*** RECORD EXCERPTS Section Begins ***
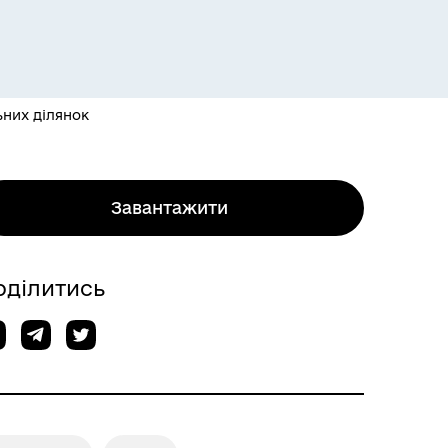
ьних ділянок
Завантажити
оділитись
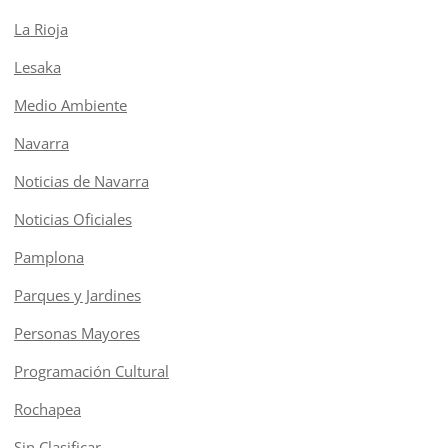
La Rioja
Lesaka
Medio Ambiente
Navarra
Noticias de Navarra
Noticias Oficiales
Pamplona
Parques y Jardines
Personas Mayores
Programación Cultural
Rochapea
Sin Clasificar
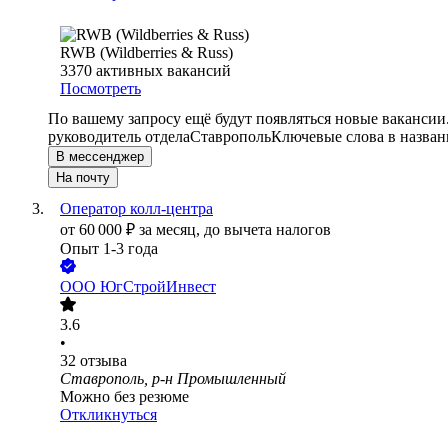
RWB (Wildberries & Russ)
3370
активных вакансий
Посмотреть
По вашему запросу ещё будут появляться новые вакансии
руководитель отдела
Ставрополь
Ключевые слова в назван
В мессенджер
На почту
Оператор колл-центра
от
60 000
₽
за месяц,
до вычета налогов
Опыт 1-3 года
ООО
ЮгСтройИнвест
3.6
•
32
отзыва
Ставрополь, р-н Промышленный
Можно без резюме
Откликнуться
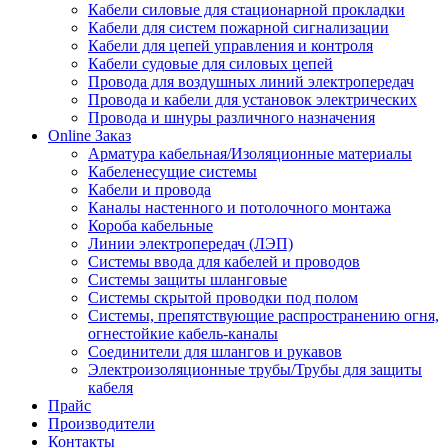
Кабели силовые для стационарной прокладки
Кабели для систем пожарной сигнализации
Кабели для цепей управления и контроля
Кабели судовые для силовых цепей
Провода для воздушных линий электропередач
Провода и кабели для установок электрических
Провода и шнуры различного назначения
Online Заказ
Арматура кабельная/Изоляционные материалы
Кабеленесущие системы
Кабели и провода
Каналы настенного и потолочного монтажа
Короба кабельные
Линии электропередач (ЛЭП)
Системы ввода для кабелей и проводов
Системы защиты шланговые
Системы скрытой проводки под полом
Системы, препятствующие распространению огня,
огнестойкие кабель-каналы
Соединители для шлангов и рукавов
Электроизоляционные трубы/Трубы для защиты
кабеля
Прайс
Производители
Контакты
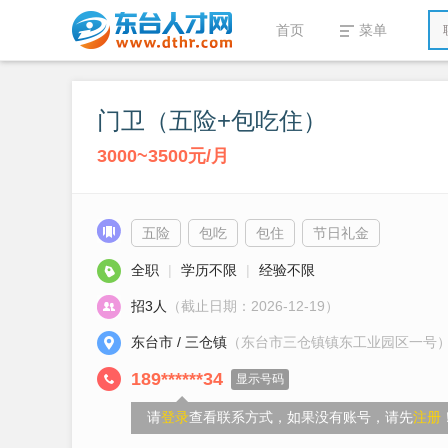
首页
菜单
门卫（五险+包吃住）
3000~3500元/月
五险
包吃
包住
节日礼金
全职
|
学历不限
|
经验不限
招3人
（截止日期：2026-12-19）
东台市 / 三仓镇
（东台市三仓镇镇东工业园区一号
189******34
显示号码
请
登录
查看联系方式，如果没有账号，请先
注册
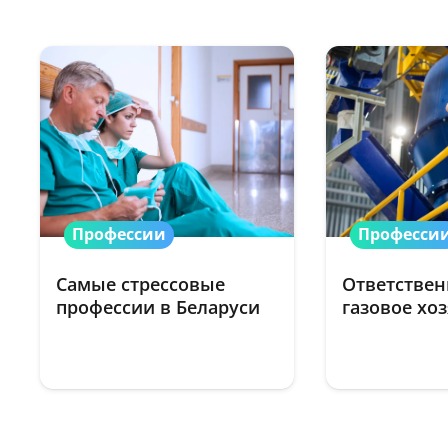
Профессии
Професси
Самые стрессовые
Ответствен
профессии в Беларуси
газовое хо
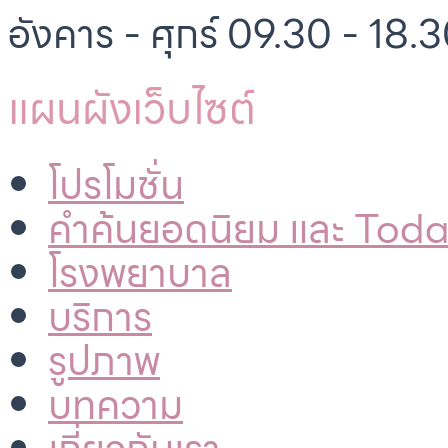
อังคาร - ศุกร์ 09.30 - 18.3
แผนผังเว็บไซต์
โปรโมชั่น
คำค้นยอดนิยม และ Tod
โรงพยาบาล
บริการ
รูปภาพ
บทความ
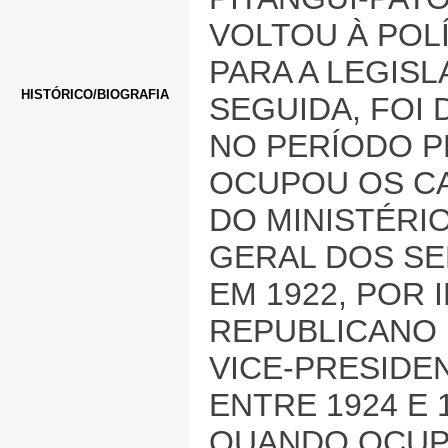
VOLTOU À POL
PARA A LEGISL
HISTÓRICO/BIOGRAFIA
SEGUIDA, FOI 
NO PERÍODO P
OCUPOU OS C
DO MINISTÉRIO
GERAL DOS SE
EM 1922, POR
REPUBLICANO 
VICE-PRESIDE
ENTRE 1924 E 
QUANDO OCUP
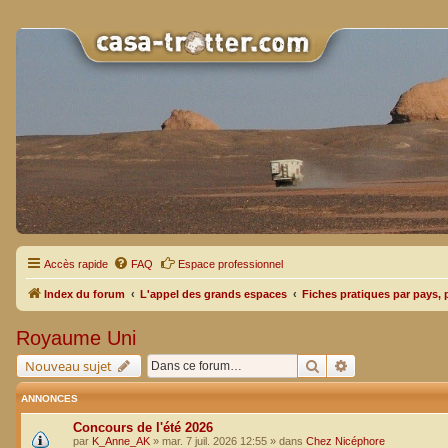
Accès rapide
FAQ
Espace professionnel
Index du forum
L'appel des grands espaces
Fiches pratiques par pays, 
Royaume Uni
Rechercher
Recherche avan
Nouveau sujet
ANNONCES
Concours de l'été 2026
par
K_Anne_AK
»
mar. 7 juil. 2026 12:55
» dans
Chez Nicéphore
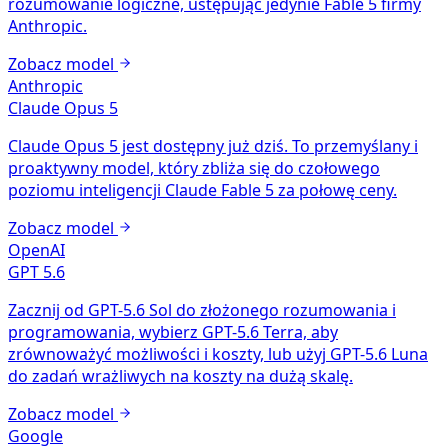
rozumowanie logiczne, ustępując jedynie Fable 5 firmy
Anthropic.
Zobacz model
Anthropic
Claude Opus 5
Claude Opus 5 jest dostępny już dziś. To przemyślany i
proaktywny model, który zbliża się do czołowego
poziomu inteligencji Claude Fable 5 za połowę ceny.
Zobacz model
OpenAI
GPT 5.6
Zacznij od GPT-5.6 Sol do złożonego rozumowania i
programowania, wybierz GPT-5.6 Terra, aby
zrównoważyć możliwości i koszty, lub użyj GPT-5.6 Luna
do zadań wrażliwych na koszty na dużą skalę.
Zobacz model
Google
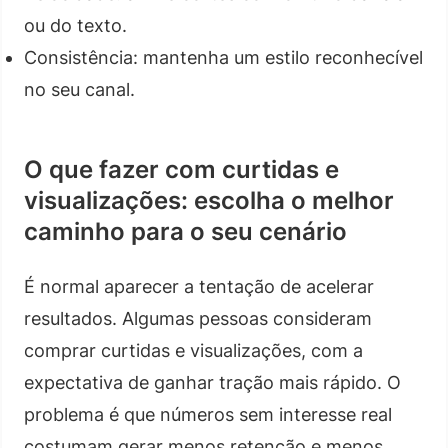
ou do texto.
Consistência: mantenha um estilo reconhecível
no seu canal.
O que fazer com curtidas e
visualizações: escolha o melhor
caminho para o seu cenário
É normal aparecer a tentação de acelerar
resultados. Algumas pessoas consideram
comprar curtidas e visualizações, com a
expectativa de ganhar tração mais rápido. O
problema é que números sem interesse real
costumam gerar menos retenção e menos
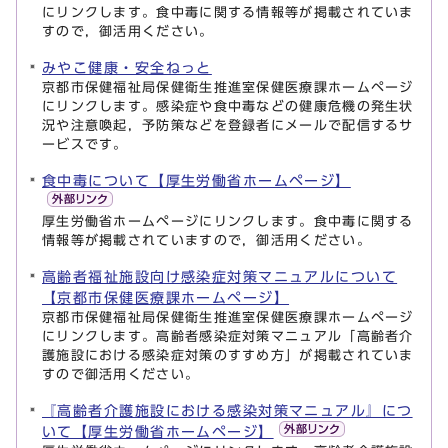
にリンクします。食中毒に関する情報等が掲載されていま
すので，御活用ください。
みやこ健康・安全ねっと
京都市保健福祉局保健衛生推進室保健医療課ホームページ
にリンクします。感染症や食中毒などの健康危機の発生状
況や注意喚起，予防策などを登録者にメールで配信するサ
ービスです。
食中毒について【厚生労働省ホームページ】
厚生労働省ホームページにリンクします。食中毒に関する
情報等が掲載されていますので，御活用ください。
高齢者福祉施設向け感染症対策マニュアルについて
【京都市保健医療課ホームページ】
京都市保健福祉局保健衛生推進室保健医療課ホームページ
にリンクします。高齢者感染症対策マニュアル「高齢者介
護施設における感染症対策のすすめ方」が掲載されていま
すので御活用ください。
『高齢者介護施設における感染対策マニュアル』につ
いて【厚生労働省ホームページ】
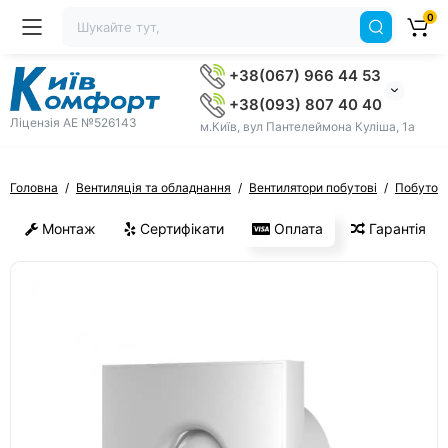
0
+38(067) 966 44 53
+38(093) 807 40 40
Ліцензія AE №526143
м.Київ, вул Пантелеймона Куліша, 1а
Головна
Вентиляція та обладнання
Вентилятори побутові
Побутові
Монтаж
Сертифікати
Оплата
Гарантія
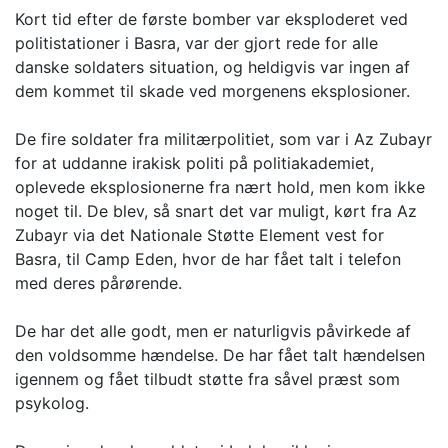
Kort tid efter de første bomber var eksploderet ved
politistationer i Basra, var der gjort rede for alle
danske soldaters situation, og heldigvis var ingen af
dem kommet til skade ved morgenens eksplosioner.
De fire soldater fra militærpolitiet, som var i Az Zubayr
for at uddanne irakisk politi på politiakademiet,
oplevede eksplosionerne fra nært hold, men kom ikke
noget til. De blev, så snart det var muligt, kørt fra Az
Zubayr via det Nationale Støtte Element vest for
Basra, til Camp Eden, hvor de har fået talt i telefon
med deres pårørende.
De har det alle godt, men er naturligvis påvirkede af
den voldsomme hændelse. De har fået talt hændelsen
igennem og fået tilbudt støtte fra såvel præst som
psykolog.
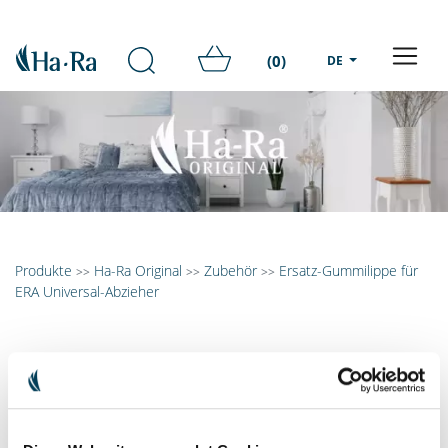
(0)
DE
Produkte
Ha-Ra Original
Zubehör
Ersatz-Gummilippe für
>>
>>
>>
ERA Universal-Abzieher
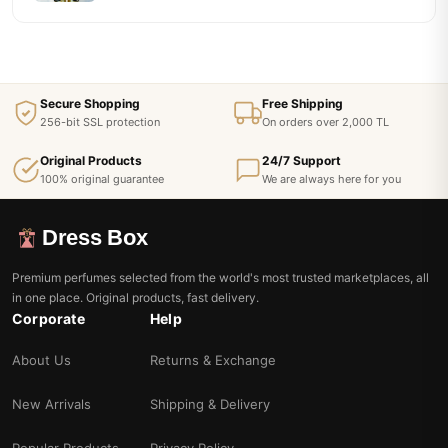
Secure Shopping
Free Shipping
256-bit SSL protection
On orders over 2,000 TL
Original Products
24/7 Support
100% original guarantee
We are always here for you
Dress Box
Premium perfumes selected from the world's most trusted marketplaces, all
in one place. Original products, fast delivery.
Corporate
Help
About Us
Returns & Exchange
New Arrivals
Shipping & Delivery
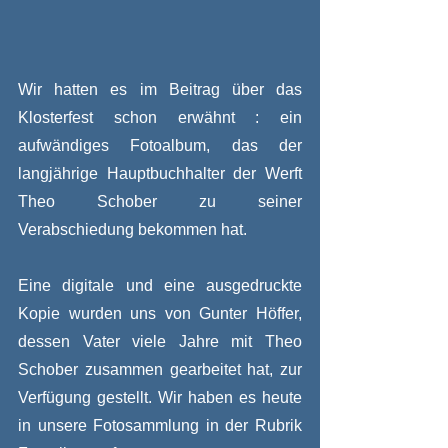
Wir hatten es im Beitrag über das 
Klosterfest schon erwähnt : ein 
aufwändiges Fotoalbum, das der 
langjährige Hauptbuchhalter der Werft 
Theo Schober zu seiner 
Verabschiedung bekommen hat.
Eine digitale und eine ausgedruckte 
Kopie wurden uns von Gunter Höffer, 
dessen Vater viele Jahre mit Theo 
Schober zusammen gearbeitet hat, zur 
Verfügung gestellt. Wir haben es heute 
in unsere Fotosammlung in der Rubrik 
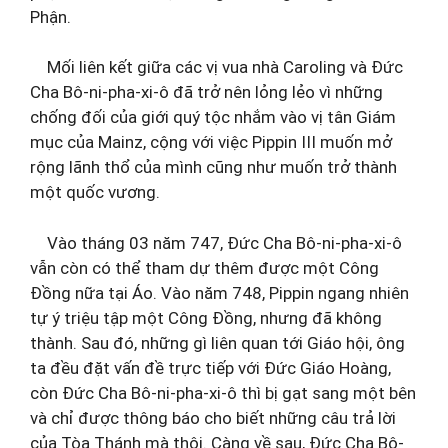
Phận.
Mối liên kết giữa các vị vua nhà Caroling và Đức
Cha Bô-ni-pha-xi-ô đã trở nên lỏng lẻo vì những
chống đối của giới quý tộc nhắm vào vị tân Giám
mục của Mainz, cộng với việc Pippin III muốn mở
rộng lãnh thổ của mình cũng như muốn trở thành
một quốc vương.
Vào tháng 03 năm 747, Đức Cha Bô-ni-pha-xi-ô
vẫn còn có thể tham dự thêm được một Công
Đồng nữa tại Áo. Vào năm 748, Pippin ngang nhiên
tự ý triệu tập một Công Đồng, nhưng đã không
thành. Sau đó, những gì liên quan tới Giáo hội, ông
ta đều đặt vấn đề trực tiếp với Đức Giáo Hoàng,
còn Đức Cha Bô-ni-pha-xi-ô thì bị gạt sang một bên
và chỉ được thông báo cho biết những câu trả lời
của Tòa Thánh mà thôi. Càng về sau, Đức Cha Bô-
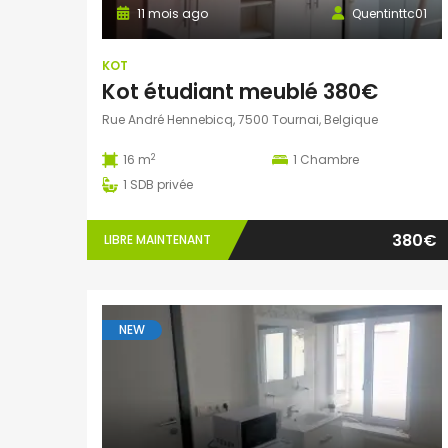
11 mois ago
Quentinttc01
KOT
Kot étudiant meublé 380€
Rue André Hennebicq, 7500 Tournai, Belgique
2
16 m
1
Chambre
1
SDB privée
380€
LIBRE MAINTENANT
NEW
*** RECORD EXCERPTS Section Ends ***
[TASK TO COMPLETE]:
Would you please copy every line from the listing above that contains the word "цепей"?

[TASK OUTPUT]:
Кабели для цепей управления и контроля
Кабели судовые для силовых цепей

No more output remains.